And finally, the junk user identification module establishes a user blacklist for the user who issues the repeated text and the marketing text on the basis of the junk user identification module and the marketing text. And (4) carrying out statistical analysis on the frequency of publishing the junk texts by the users in the blacklist, judging the users with high frequency as junk users, and filtering all social media data published by the users to realize cleaning.
Compared with the existing junk web text cleaning method, the invention designs a method for filtering junk texts by various strategies from multiple angles, and specifically comprises text similarity comparison, marketing text recognition and junk user recognition. Compared with single text spam filtering and spam user identification, the method has better applicability and wider application prospect.

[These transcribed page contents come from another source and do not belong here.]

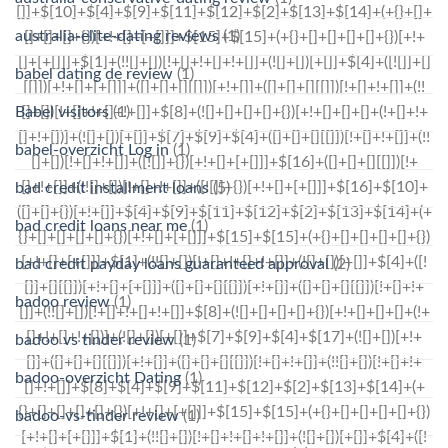
australia-elite-dating reviews
(1)
babel dating de review
(1)
Babel visitors
(1)
babel-overzicht Log in
(1)
bad credit installment loans
(5)
bad credit loans near me
(1)
bad credit payday loans guaranteed approval
(2)
badoo review
(1)
badoo vs tinder review
(1)
badoo-overzicht Dating
(1)
badoo-vs-tinder review
(1)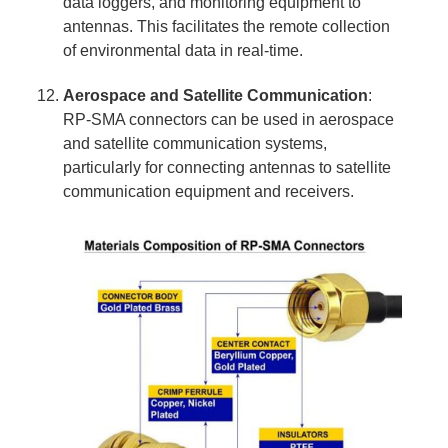
data loggers, and monitoring equipment to
antennas. This facilitates the remote collection
of environmental data in real-time.
Aerospace and Satellite Communication
:
RP-SMA connectors can be used in aerospace
and satellite communication systems,
particularly for connecting antennas to satellite
communication equipment and receivers.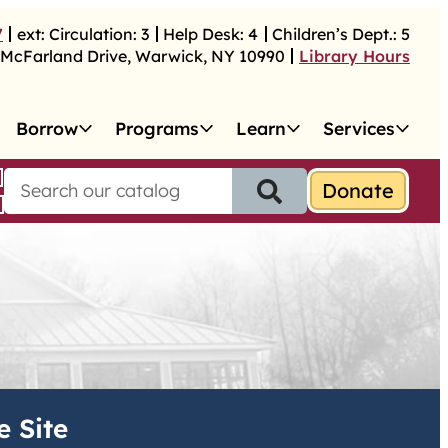
7
ext:
Circulation:
3
Help Desk:
4
Children’s Dept.:
5
McFarland Drive
,
Warwick
,
NY
10990
Library Hours
Borrow
Programs
Learn
Services
S
e
a
r
c
h
f
o
r
:
e Site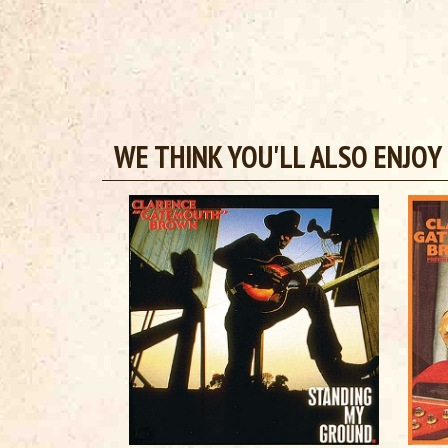
WE THINK YOU'LL ALSO ENJOY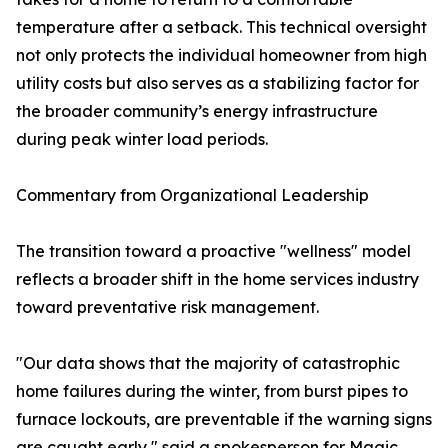
temperature after a setback. This technical oversight
not only protects the individual homeowner from high
utility costs but also serves as a stabilizing factor for
the broader community’s energy infrastructure
during peak winter load periods.
Commentary from Organizational Leadership
The transition toward a proactive "wellness" model
reflects a broader shift in the home services industry
toward preventative risk management.
"Our data shows that the majority of catastrophic
home failures during the winter, from burst pipes to
furnace lockouts, are preventable if the warning signs
are caught early," said a spokesperson for Magic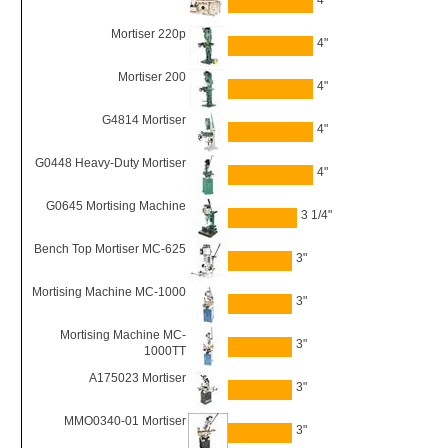
4"
Mortiser 220p
4"
Mortiser 200
4"
G4814 Mortiser
4"
G0448 Heavy-Duty Mortiser
4"
G0645 Mortising Machine
3 1/4"
Bench Top Mortiser MC-625
3"
Mortising Machine MC-1000
3"
Mortising Machine MC-
3"
1000TT
A175023 Mortiser
3"
MMO0340-01 Mortiser
3"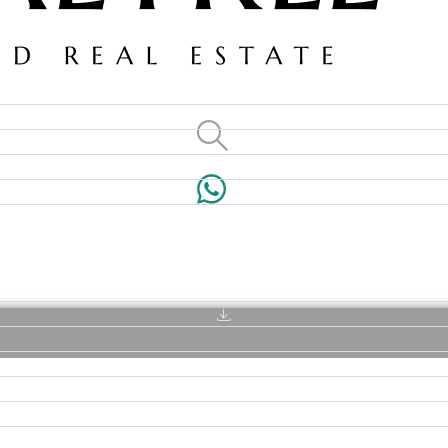
VILLAS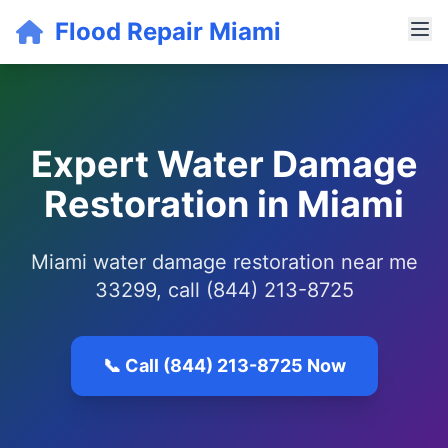
Flood Repair Miami
Expert Water Damage
Restoration in Miami
Miami water damage restoration near me
33299, call (844) 213-8725
📞 Call (844) 213-8725 Now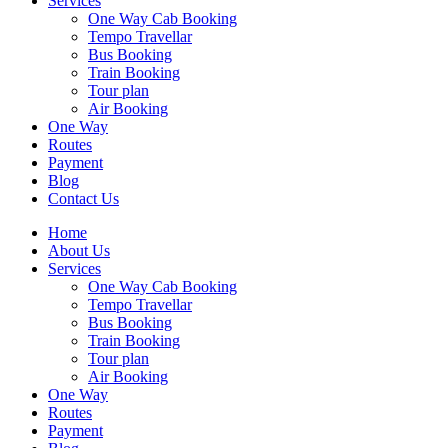
Services
One Way Cab Booking
Tempo Travellar
Bus Booking
Train Booking
Tour plan
Air Booking
One Way
Routes
Payment
Blog
Contact Us
Home
About Us
Services
One Way Cab Booking
Tempo Travellar
Bus Booking
Train Booking
Tour plan
Air Booking
One Way
Routes
Payment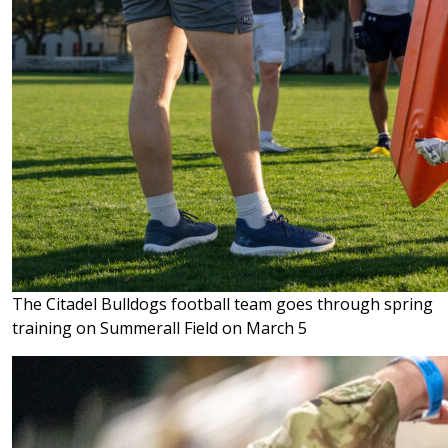
The Citadel Bulldogs football team goes through spring
training on Summerall Field on March 5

The recognition of similar web text is shown in fig. 2:
firstly, segmenting a text, and removing common stop words to obtain a text word set S;
second, S is feature selected (tf-idf), forming a set of vectors D of weighted words. If feature selection is not selected, a vector D of words with weights all 1 is formed. A 64-dimensional vector V is initialized and each element in the vector is initially set to 0.
Then, each term in the term set S is calculated as follows: and calculating the word by using a Hash function to obtain a 64-bit signature f, traversing each bit of the 64-bit signature f, and if the ith bit is 0, subtracting the weight D [ word ] of the word from the ith dimension of the vector V. After S all word computations are completed, a piece of text will be mapped into a 64-dimensional vector G.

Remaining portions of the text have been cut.